During the course of its deliberations, the Advisory Committee examined the minimum data set (MDS) and identified almost two dozen MDS areas for review. While affirming the critical contribution of the MDS to quality, the committee has identified some MDS issues that relate to the size of the instrument and the need to focus data collection on payment, outcome, and survey purposes. The modifications announced in this notice address one of the issues identified in the course of the activities undertaken by the Advisory Committee.

In this notice, we are announcing the option of using a shorter MDS developed for use by providers to assess Medicare beneficiaries for purposes of Start Printed Page 38129the SNF prospective payment system (PPS) assessment requirements during their Part A covered SNF stays. This is one step in our ongoing effort to streamline our regulatory requirements for providers who participate in the Medicare program and for our beneficiaries.

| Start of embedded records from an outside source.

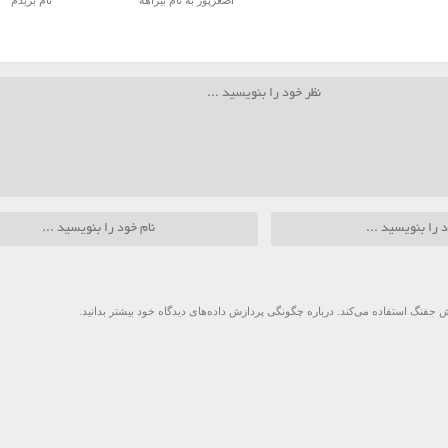
اصغرپور به نام بیراهه
نام بریدم
 جفنگ استفاده می‌کند.
درباره چگونگی پردازش داده‌های دیدگاه خود بیشتر بدانید.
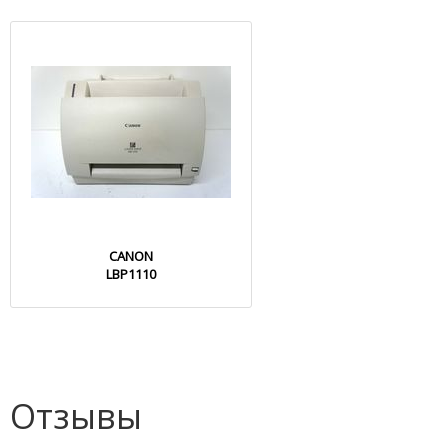
CANON
LBP1110
Отзывы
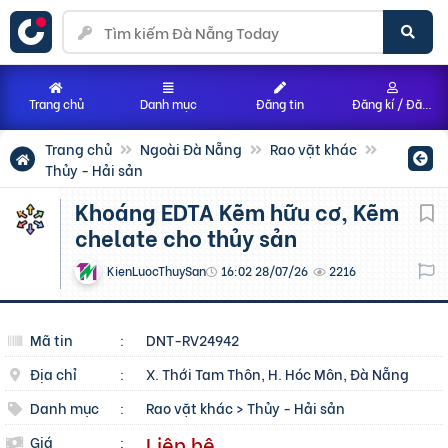
Trang chủ
Danh mục
Đăng tin
Đăng kí / Đăng nhập
Trang chủ
Ngoài Đà Nẵng
Rao vặt khác
Thủy - Hải sản
Khoáng EDTA Kẽm hữu cơ, Kẽm
chelate cho thủy sản
KienLuocThuySan
16:02 28/07/26
2216
Mã tin
:
DNT-RV24942
Địa chỉ
:
X. Thới Tam Thôn, H. Hóc Môn, Đà Nẵng
Danh mục
:
Rao vặt khác
>
Thủy - Hải sản
Liên hệ
Giá
:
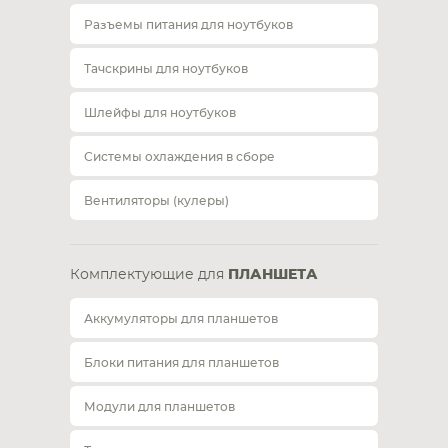
Разъемы питания для ноутбуков
Тачскрины для ноутбуков
Шлейфы для ноутбуков
Системы охлаждения в сборе
Вентиляторы (кулеры)
Комплектующие для
ПЛАНШЕТА
Аккумуляторы для планшетов
Блоки питания для планшетов
Модули для планшетов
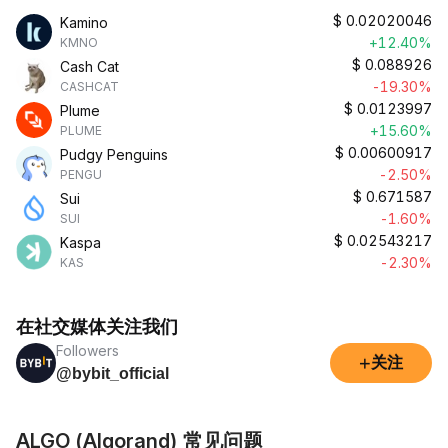
$
0.02020046
Kamino
+12.40%
KMNO
$
0.088926
Cash Cat
-19.30%
CASHCAT
$
0.0123997
Plume
+15.60%
PLUME
$
0.00600917
Pudgy Penguins
-2.50%
PENGU
$
0.671587
Sui
-1.60%
SUI
$
0.02543217
Kaspa
-2.30%
KAS
在社交媒体关注我们
Followers
+
关注
@bybit_official
ALGO (Algorand) 常见问题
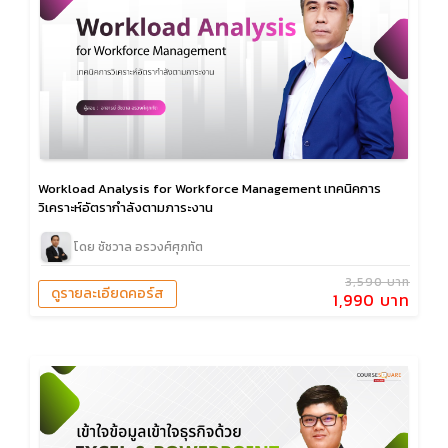
Workload Analysis for Workforce Management เทคนิคการ
วิเคราะห์อัตรากำลังตามภาระงาน
โดย ชัชวาล อรวงศ์ศุภทัต
3,590 บาท
ดูรายละเอียดคอร์ส
1,990 บาท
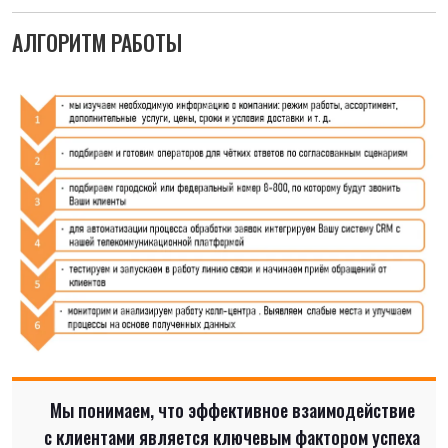
АЛГОРИТМ РАБОТЫ
Мы понимаем, что эффективное взаимодействие
с клиентами является ключевым фактором успеха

The current Medicare assessment requirements are based on section 4432(a) of the Balanced Budget Act of 1997 (BBA), that amended section 1888(e) of the Social Security Act (the Act), which mandated implementation of a Medicare skilled nursing facility (SNF) prospective payment system. Section 1888(e)(4) of the Act provides the basis for establishing the per diem Federal payment rates applied under the PPS and sets forth the formula for the rates, including the data on which they are based. In addition, this section of the Act requires annual adjustments to the PPS rates based on geographic variation and SNF case-mix and prescribes the methodology for updating the rates in future years.

The PPS case-mix adjustments are derived from the clinical information collected by providers about Medicare Part A covered beneficiaries during their SNF stays, using the minimum data set (MDS). As a result of a mandate contained in the nursing home reform legislation in the Omnibus Budget Reconciliation Act of 1987 (OBRA '87), a uniform MDS was required as a part of the comprehensive resident assessment for all certified long-term care facilities. The provisions of OBRA '87 require that certified long-term care facilities collect information concerning all residents to support care planning activities. Comprehensive assessments, using the MDS, are required at admission (no later than 14 days following admission), annually, and upon a significant change in a resident's condition. In addition, quarterly reviews of each resident are required. A shorter version of the MDS has been developed for these quarterly assessments.

With implementation of the SNF PPS, providers were required to perform MDS assessments of all beneficiaries in Medicare Part A covered stays on days 5, 14, 30, 60, and 90 of their Medicare covered stays. The assessments required for the SNF PPS are in addition to those required by the OBRA '87, although there is often overlap in the timing of the required assessments so that one assessment may be used to satisfy both the OBRA '87 and SNF PPS requirements.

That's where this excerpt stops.